Once you've discussed which openings appeal to you, then you should forward your resume as soon as possible, with a letter listing the companies to which the recruiter may submit your resume. (You may wish to keep a copy of that letter for your own records.) Within a reasonable period of time, your recruiter should get back to you with feedback from his or her clients as to whether or not an interview will be set up. (If there' s no interest on the part of the company, your recruiter should be able to tell you why.)

Your recruiter should handle the interview arrangements as much as possible within the guidelines of a particular company: some companies like for the recruiter to virtually everything, while others prefer to deal directly with the candidate as to dates, flights, etc. Sometimes companies like to conduct a phone interview first. This should be treated as if it were a personal interview if at all possible, with a definite time set so you won't be caught off-guard by an unexpected phone call from a potential employer. It's your recruiter's job to inform you of any potential calls prior to the calls being made.

Before your interview (whether personal or by phone) the recruiter should tell you as much as possible about the company, the project, and the person to whom you will be speaking, so you are prepared to make the best possible impression.

Once you have interviewed, the recruiter should follow-up with both you and the company to determine if there's mutual interest. He or she can help you compare your offers, (if more than one is in the picture) and when you know which job you want, your recruiter should handle all salary negotiations, work out an acceptable start date, and make sure there are no loose ends concerning relocation, your resignation, etc.

Mutual honesty is the most important factor in the candidate/recruiter relationship. Just as you expect the recruiter to be honest with you about the openings he or she has, you will be expected to be honest about what you're interested in, and what you're not. If possible, it's best to work with just one full-service recruiter. (You will be referred to other recruiters he considers ethical if he doesn't work with some of the companies you are interested in.)

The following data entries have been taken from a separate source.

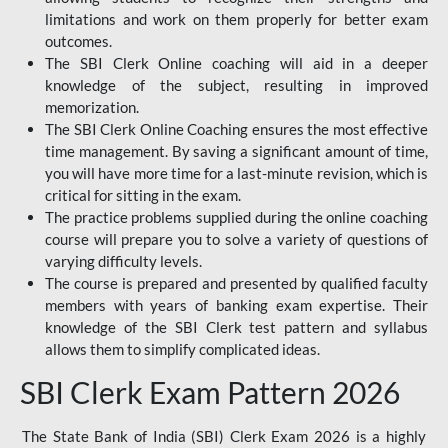
limitations and work on them properly for better exam
outcomes.
The SBI Clerk Online coaching will aid in a deeper
knowledge of the subject, resulting in improved
memorization.
The SBI Clerk Online Coaching ensures the most effective
time management. By saving a significant amount of time,
you will have more time for a last-minute revision, which is
critical for sitting in the exam.
The practice problems supplied during the online coaching
course will prepare you to solve a variety of questions of
varying difficulty levels.
The course is prepared and presented by qualified faculty
members with years of banking exam expertise. Their
knowledge of the SBI Clerk test pattern and syllabus
allows them to simplify complicated ideas.
SBI Clerk Exam Pattern 2026
The State Bank of India (SBI) Clerk Exam 2026 is a highly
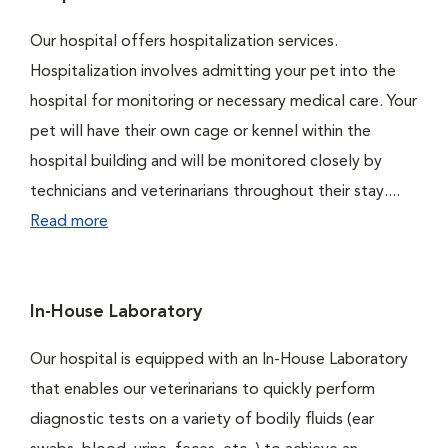
Our hospital offers hospitalization services.
Hospitalization involves admitting your pet into the
hospital for monitoring or necessary medical care. Your
pet will have their own cage or kennel within the
hospital building and will be monitored closely by
technicians and veterinarians throughout their stay....
Read more
In-House Laboratory
Our hospital is equipped with an In-House Laboratory
that enables our veterinarians to quickly perform
diagnostic tests on a variety of bodily fluids (ear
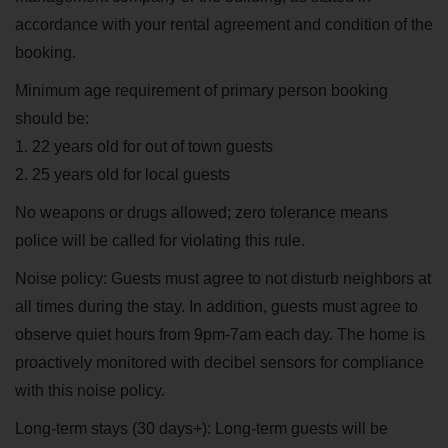
accordance with your rental agreement and condition of the
booking.
Minimum age requirement of primary person booking
should be:
1. 22 years old for out of town guests
2. 25 years old for local guests
No weapons or drugs allowed; zero tolerance means
police will be called for violating this rule.
Noise policy: Guests must agree to not disturb neighbors at
all times during the stay. In addition, guests must agree to
observe quiet hours from 9pm-7am each day. The home is
proactively monitored with decibel sensors for compliance
with this noise policy.
Long-term stays (30 days+): Long-term guests will be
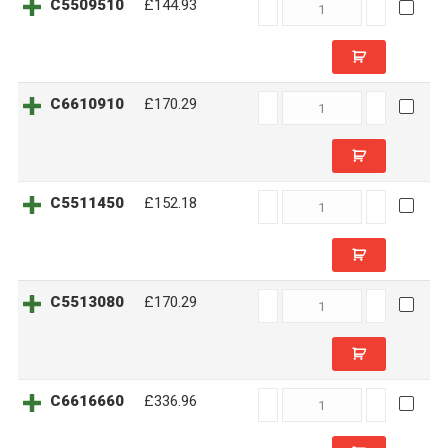
C5509510
C5509510
£144.93
quantity
C6610910
C6610910
£170.29
quantity
C5511450
C5511450
£152.18
quantity
C5513080
C5513080
£170.29
quantity
C6616660
C6616660
£336.96
quantity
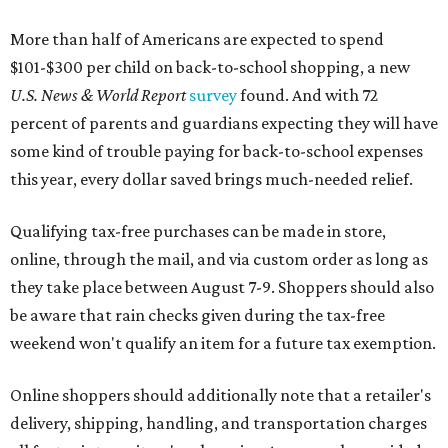
More than half of Americans are expected to spend
$101-$300 per child on back-to-school shopping, a new
U.S. News & World Report
survey
found. And with 72
percent of parents and guardians expecting they will have
some kind of trouble paying for back-to-school expenses
this year, every dollar saved brings much-needed relief.
Qualifying tax-free purchases can be made in store,
online, through the mail, and via custom order as long as
they take place between August 7-9. Shoppers should also
be aware that rain checks given during the tax-free
weekend won't qualify an item for a future tax exemption.
Online shoppers should additionally note that a retailer's
delivery, shipping, handling, and transportation charges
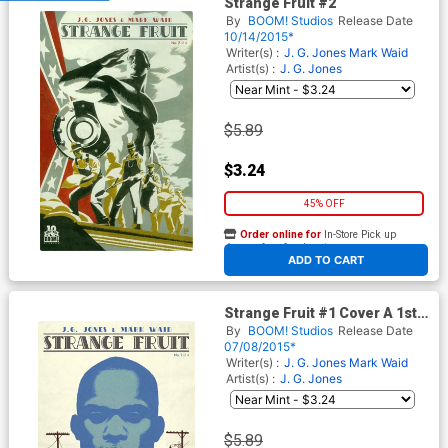
Strange Fruit #2
By
BOOM! Studios
Release Date
10/14/2015*
Writer(s) :
J. G. Jones
Mark Waid
Artist(s) :
J. G. Jones
$5.89
$3.24
45% OFF
Order online for
In-Store Pick up
At any of our four locations
ADD TO CART
Strange Fruit #1 Cover A 1st
Ptg Regular JG Jones Cover
By
BOOM! Studios
Release Date
07/08/2015*
Writer(s) :
J. G. Jones
Mark Waid
Artist(s) :
J. G. Jones
$5.89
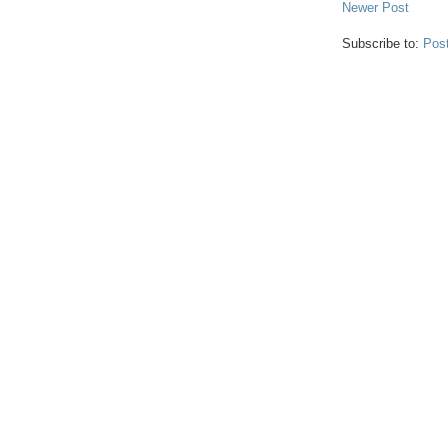
Newer Post
Subscribe to:
Pos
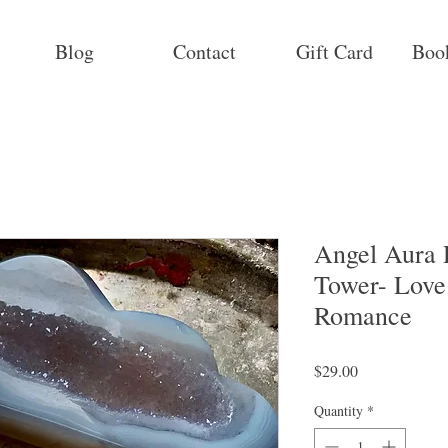
Blog
Contact
Gift Card
Boo
Angel Aura 
Tower- Love 
Romance
Price
$29.00
Quantity
*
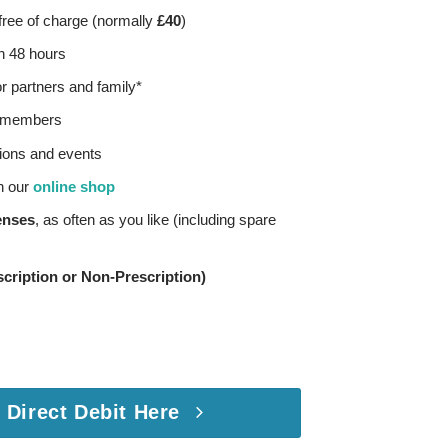
ree of charge (normally
£40
)
in 48 hours
 partners and family*
or members
ions and events
h our
online shop
enses
, as often as you like (including spare
cription or Non-Prescription)
 Direct Debit Here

But if you are already working with another recruiter, or have contacted companies on your own, don't keep it a secret! It does no one any good to have less than total honesty. After all, you and your recruiter are partners in your job search.

One big "no-no" that will get you a black eye fast in the TPF community is to go around a recruiter and contact a company directly after he or she has told you about the job. Most ethical recruiters don't withhold a company's name from you when trying to interest you in the job, but woe be to those who use that information in an inappropriate manner!

Another area where total honesty is required is your resume. Some candidates, perhaps getting bad advice from their buddies, fudged about their degrees, and/or padded their salaries. Again, such abuses have caused some employees to require proof of salary, and to deal with either salary or resume inaccuracies resulting in swift dismissal. If you are badly underpaid, don't fib about your compensation. A knowledgeable recruiter can suggest companies who are apt to disregard what you make now, and offer you what the job is worth. But no reputable recruiter will be party to salary tampering.

Likewise, a spotty job history or a very short-term situation should be openly discussed with your recruiter, who can then determine the best way to handle it with a potential employer. Finally, if you accept an offer from his or her client, your recruiter expects you to honor your commitment. Nothing gets around quite so quickly, (or follows you quite so doggedly) as the reputation for going back on your word to an employer.

So what do you do when the headhunter calls? Kick back, put on your Sherlock Holmes cap, and take control! Remember, it's your career, and it's up to you to make sure that the handling of that career is entrusted to the best possible representative of your interests.